Friday, March 27, 2015

A Lecture on the Anti-Slavery Movement

     "If the anti-slavery movement shall fail now, it will not be from outward opposition, but from inward decay. Its auxiliaries are everywhere. Scholars, authors, orators, poets, and statesmen, give it their aid" (Douglas 4).  

     In 1855 Frederick Douglas delivers this lecture to the Rochester Ladies Anti-Slavery Society.  It focuses on the organizations that make up the anti-slavery movement.  The four groups are the Garrisonians, the Anti-Garrisonians, the Free Soil Party, and the Liberty Party.  He critiques the way these groups approach their pursuit of the end of slavery.  He does so in order to examine how the Anti-Slavery movement can continue to grow.

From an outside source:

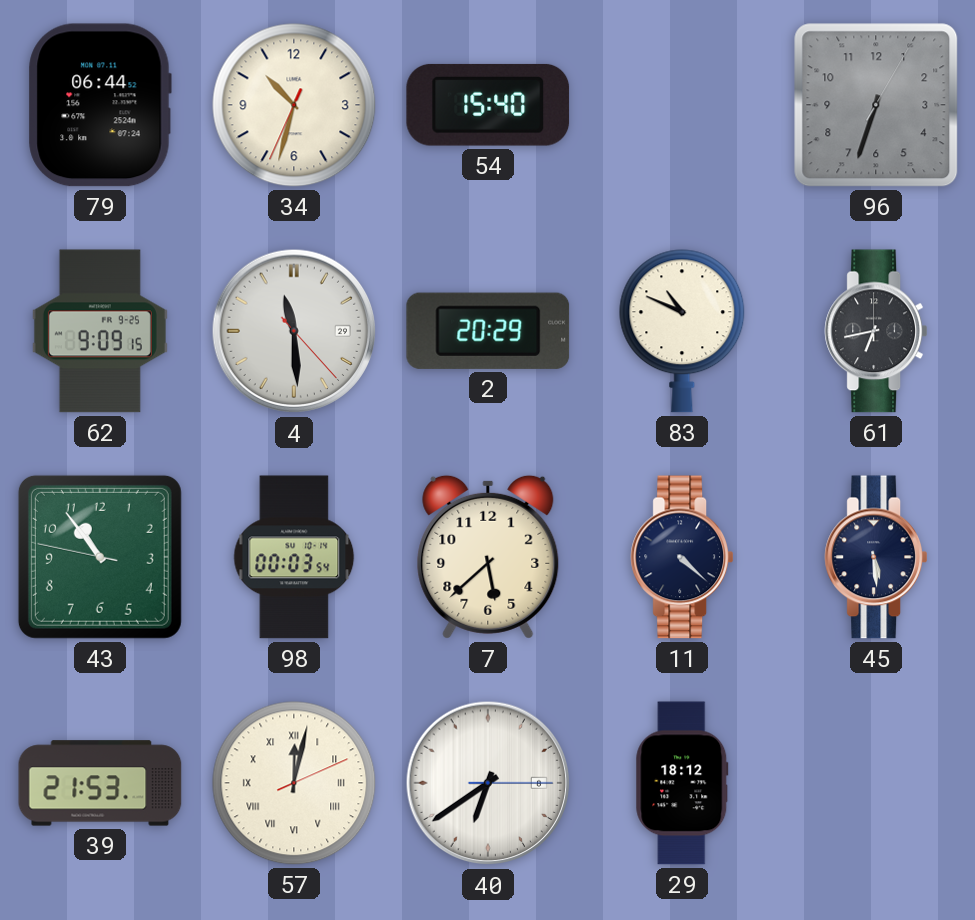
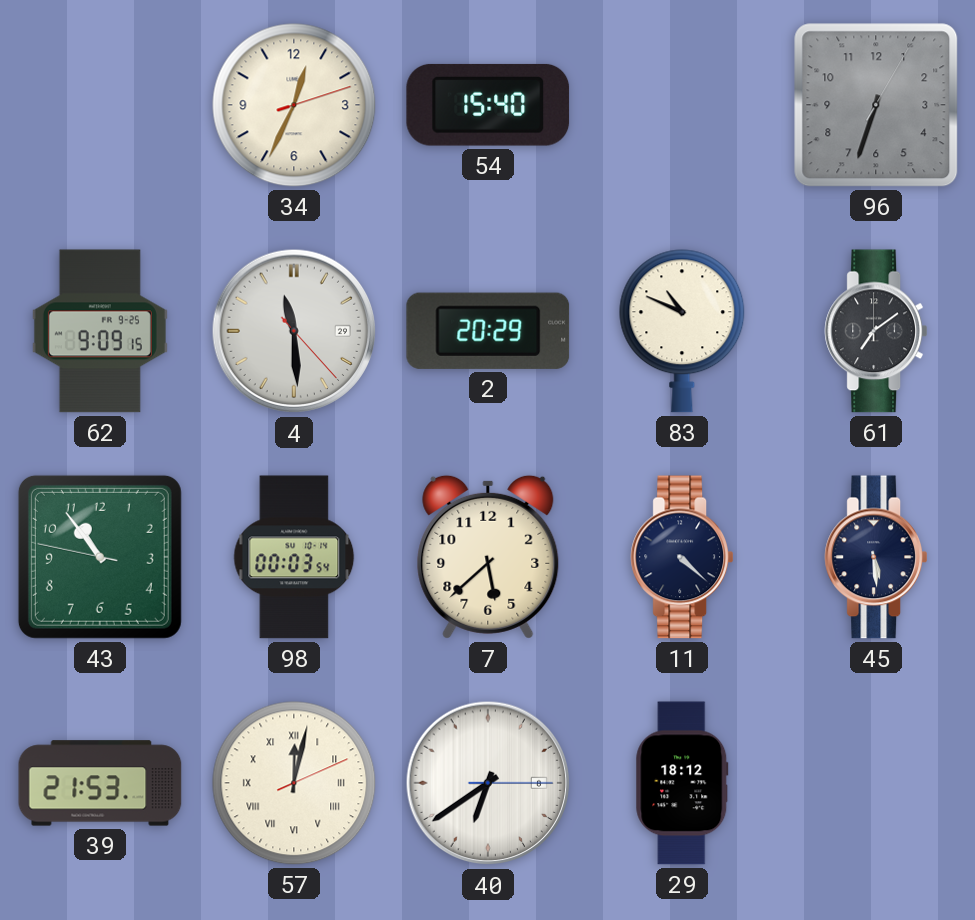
79: 06:44 -> none
34: 10:32 -> 12:34
61: 6:43 -> 7:09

     The reason Douglas takes the time to critique these organizations is because he wants to keep them from dying out.  Even if this were to happen, he believes that the Anti-Slavery movement has become so strong that it will continue to exist.  He does not fear that the movement will be stopped by opposing forces but that it can only end if it decays from within (Douglas 4).  This is why he takes the time to point out the errors in the current branches of the Anti-Slavery movement.  He believes that if these organizations take the wrong path and do not seek to abolish slavery for all men, then the movement will suffer.  He however believes that if those who support the movement hold on to the right principles, then the movement will definitely succeed (Douglas 4).

Douglas, Frederick "A Lecture on the Anti-Slavery Movement" The Americans (1855) Web.  27 March, 2015.